--- DATA SECTION ---
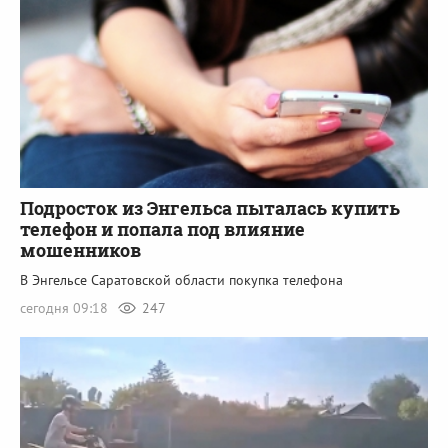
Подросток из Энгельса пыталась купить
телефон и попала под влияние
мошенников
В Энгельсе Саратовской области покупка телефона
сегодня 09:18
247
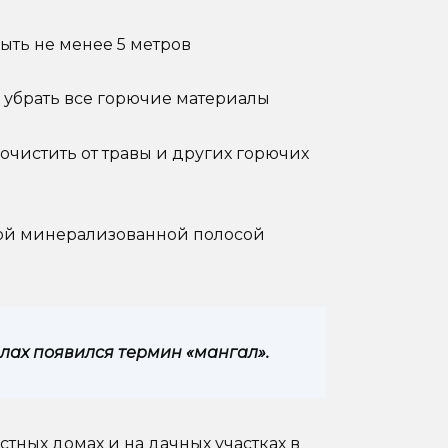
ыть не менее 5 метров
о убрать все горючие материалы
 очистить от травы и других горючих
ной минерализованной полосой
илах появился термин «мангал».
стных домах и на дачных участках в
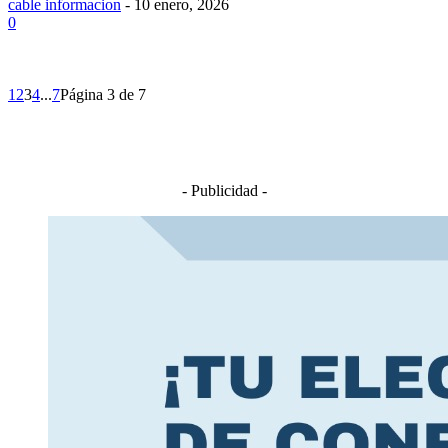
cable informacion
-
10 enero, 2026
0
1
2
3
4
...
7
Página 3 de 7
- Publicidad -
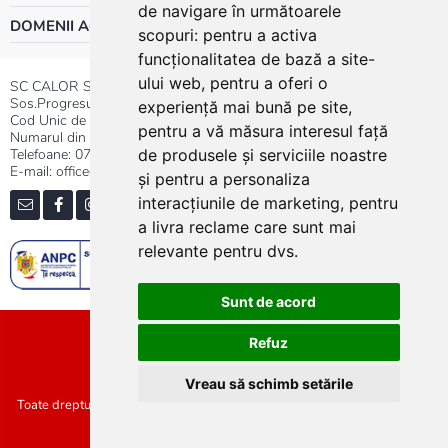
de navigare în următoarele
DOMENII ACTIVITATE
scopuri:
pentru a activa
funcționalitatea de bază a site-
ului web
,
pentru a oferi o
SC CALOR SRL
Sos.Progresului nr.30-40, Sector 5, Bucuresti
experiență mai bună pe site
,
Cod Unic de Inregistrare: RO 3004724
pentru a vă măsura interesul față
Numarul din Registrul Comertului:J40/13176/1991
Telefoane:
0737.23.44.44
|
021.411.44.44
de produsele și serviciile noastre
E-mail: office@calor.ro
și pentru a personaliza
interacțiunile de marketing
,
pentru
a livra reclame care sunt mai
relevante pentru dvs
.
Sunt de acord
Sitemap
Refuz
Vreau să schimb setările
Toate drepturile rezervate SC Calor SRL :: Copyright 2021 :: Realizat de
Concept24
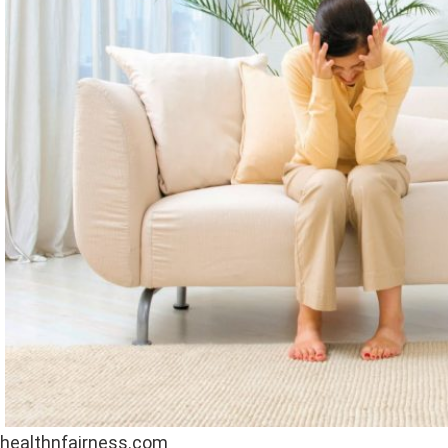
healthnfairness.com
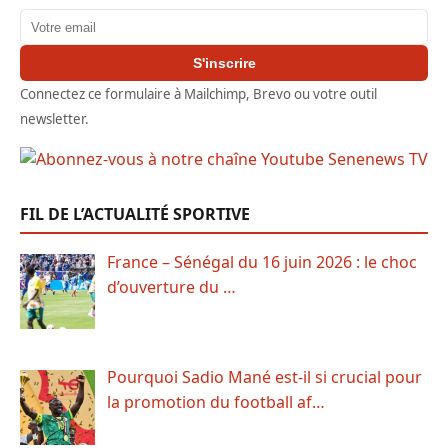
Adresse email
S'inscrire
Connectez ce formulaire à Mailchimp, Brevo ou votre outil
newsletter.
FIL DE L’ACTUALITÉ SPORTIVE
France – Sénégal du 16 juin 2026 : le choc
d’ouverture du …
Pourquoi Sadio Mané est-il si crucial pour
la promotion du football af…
---
--- DATA SECTION ---
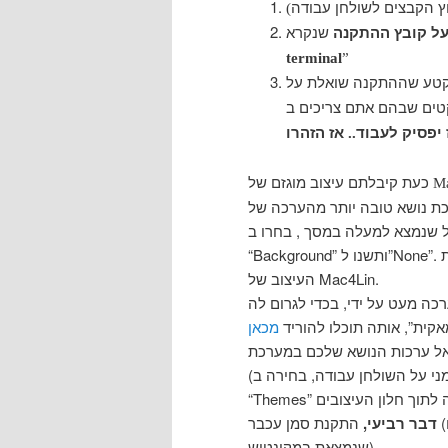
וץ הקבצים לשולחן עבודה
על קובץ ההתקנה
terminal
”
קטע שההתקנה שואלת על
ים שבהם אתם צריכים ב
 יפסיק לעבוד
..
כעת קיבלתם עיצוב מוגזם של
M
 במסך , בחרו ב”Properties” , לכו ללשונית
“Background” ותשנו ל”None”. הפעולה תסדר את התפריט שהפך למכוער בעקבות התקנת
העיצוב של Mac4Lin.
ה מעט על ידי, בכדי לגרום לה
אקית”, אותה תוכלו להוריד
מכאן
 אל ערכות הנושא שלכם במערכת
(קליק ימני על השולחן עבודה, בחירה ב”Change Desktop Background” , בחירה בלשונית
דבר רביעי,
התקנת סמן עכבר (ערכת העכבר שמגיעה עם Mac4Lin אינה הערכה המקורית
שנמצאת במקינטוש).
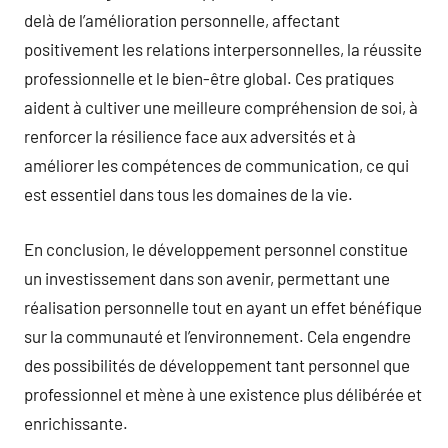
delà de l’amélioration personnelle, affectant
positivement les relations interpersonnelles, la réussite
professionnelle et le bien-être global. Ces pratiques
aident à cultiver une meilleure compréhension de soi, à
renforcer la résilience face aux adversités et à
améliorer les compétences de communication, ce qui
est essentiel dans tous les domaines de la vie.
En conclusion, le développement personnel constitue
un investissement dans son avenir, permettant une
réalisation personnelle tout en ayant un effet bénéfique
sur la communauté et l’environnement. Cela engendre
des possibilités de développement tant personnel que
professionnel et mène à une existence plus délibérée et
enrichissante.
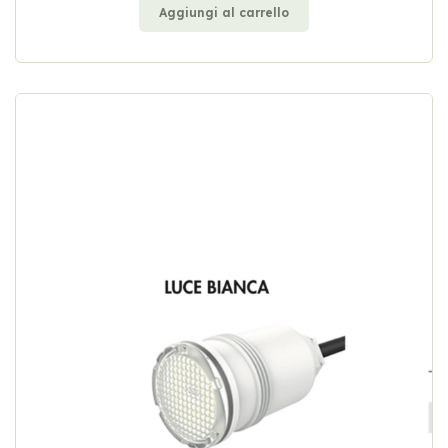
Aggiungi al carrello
---
--- DATA SECTION ---
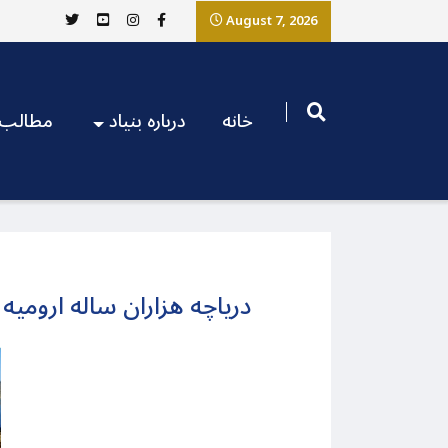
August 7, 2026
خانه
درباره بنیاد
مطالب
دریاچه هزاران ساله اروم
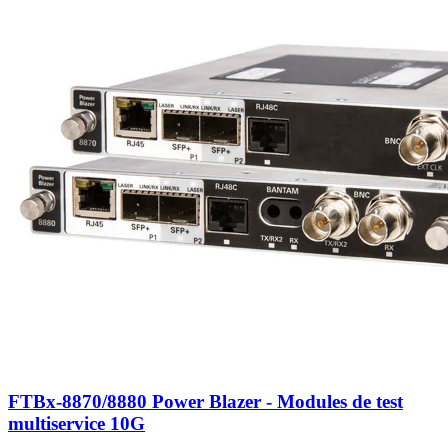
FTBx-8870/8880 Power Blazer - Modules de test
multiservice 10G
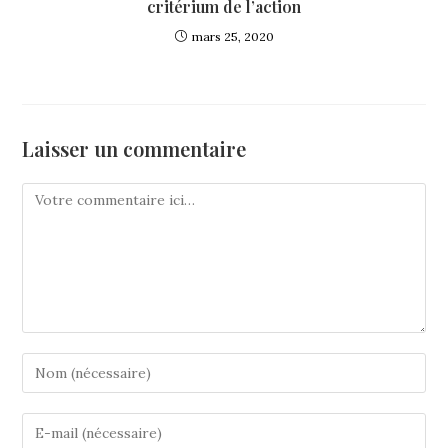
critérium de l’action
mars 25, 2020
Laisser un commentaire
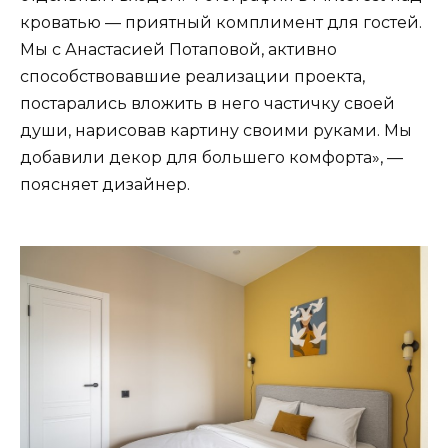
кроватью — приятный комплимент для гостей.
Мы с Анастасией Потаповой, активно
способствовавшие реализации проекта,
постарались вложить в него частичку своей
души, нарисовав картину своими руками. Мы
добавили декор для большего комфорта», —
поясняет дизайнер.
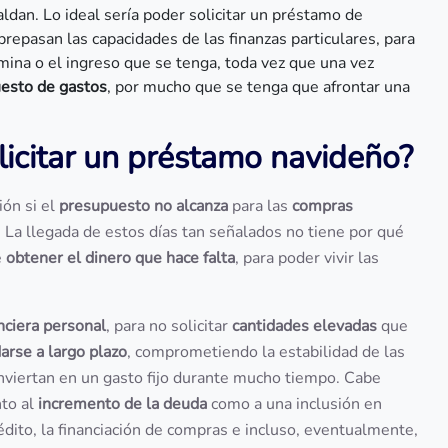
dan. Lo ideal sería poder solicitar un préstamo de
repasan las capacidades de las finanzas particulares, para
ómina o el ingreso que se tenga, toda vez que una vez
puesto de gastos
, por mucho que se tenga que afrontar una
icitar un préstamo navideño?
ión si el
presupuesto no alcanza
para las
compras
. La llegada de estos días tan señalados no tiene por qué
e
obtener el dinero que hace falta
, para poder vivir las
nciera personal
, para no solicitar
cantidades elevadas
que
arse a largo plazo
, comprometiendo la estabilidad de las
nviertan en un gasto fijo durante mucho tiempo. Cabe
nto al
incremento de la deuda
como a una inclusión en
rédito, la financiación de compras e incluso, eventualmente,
---
### WORK ITEM
Show every line of the listing in which the string "solicitar" can be found.

### RESPONSE
dan. Lo ideal sería poder solicitar un préstamo de
, para no solicitar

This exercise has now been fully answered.